Introduction:
Seizure-related loss of consciousness (LOC) in pediatric epilepsy significantly impacts safety, cognitive development, and quality of life. The thalamus is believed to play a central role in sustaining consciousness via its integrative cortical connectivity. Disruption of thalamocortical networks may underlie impaired awareness during seizures, yet mechanistic insights remain limited. Stereo-electroencephalography (sEEG) offers high-resolution intracranial recordings that enable in vivo exploration of these neural dynamics. Here, we present a protocol designed to systematically evaluate thalamocortical functional connectivity during seizures with and without LOC in pediatric patients with drug-resistant epilepsy. This protocol serves as a foundation for future hypothesis-driven investigations and network-targeted therapeutic strategies.
Methods:
Postoperative CT scans are co-registered with preoperative MRI to localize and label electrode contacts. sEEG data are exported from the Natus system into Brainstorm for preprocessing and quantitative analysis. Recordings include at least 10 minutes of pre-ictal, ictal, and post-ictal data. Seizures with and without LOC are identified and time-marked using synchronized video-EEG. LOC severity is scored independently by two experienced reviewers.

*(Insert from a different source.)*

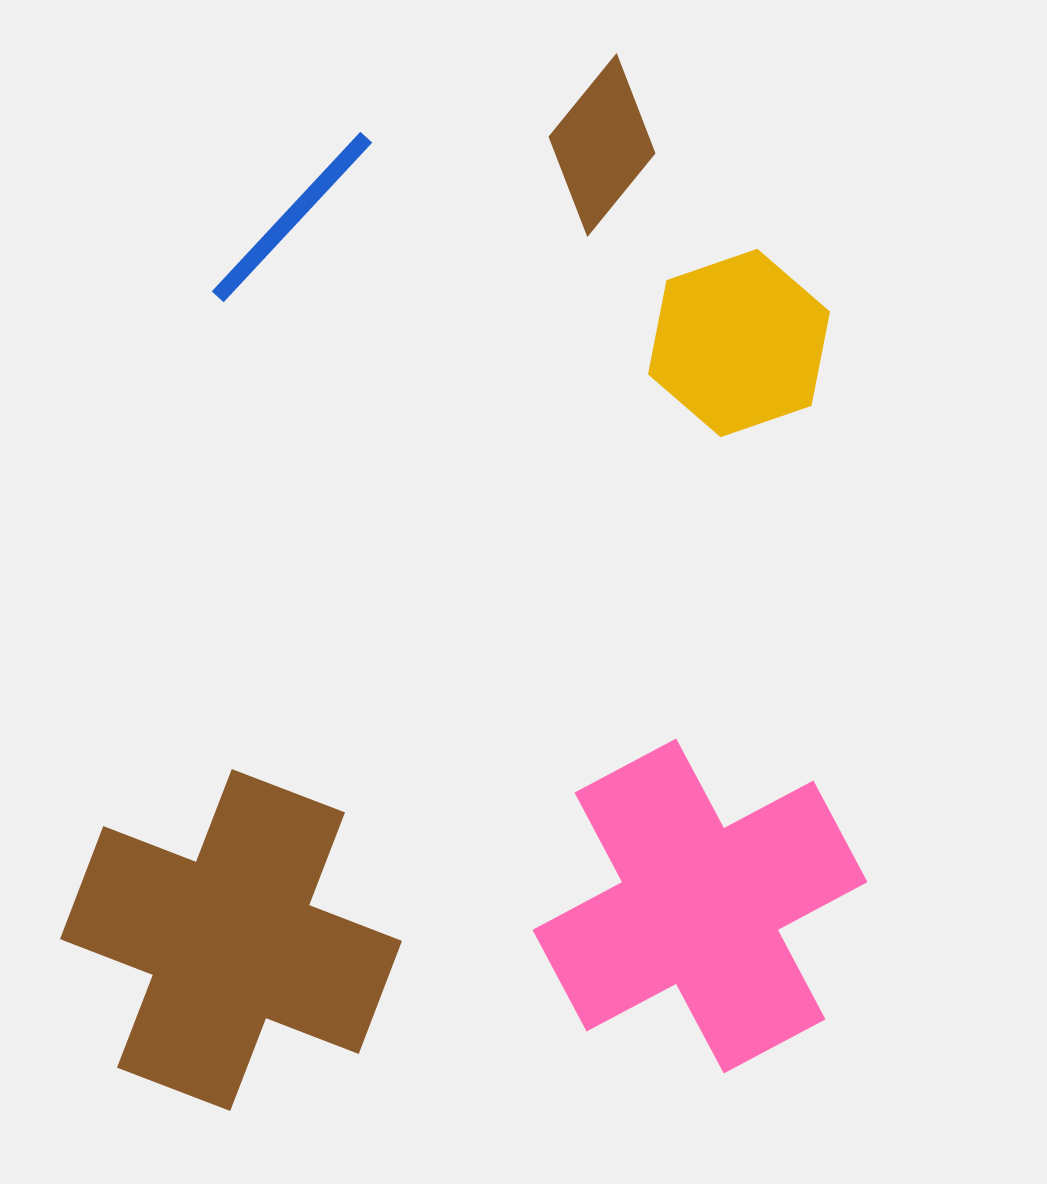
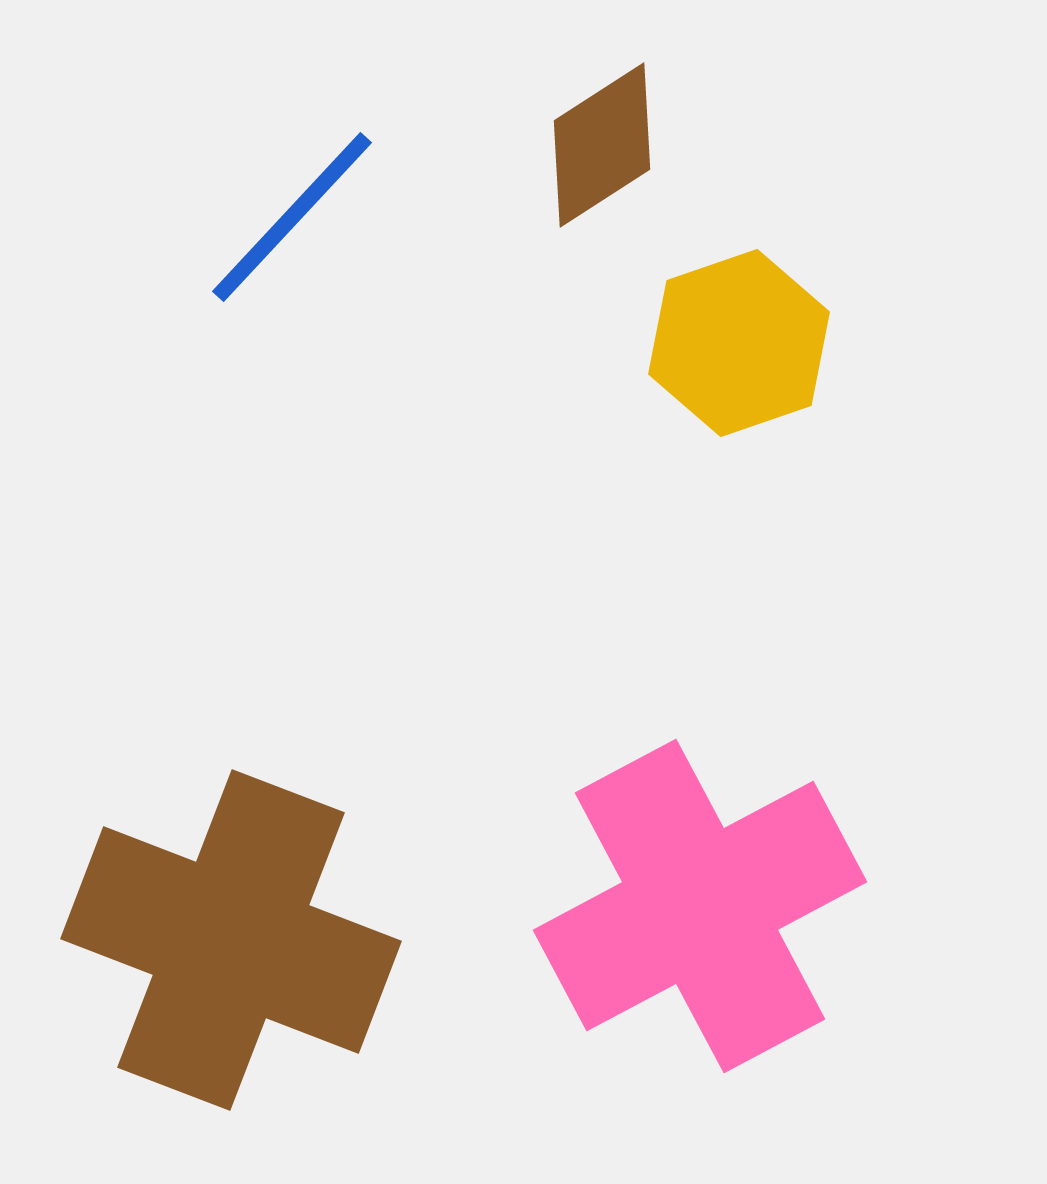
brown diamond: rotated 18 degrees clockwise
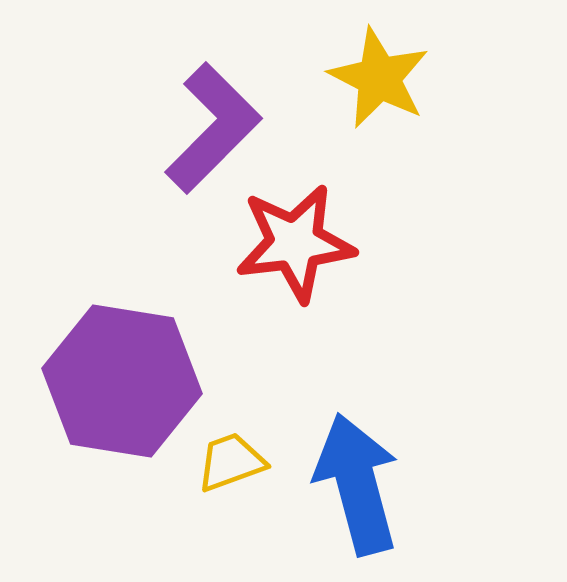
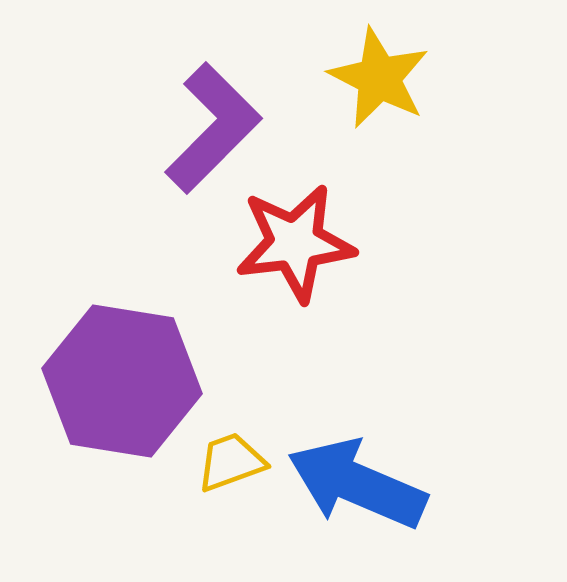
blue arrow: rotated 52 degrees counterclockwise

Functional connectivity is assessed via Coherence (Coh) and maps are generated to visualize thalamocortical network dynamics.
Results:
Fourteen pediatric patients underwent thalamic sEEG implantation. Etiologies included focal cortical dysplasia, periventricular nodular heterotopia, neonatal HIE, and non-lesional epilepsy. Pre-implant hypotheses included temporal, frontal, insular, and multifocal seizure onset. Thalamic sampling included anterior and pulvinar nuclei. Interictal thalamic abnormalities were present in most of the patients. A protocol of the analysis was created and will be presented as a flow chart with the major analysis steps in the poster.
Conclusions:
This protocol-based approach enables rigorous investigation of thalamocortical connectivity and its role in LOC during epileptic seizures. Ongoing analyses will evaluate frequency-specific functional connectivity associated with altered awareness. Findings from this study may enhance patient-specific neuromodulation strategies and advance our understanding of consciousness disruption in epilepsy.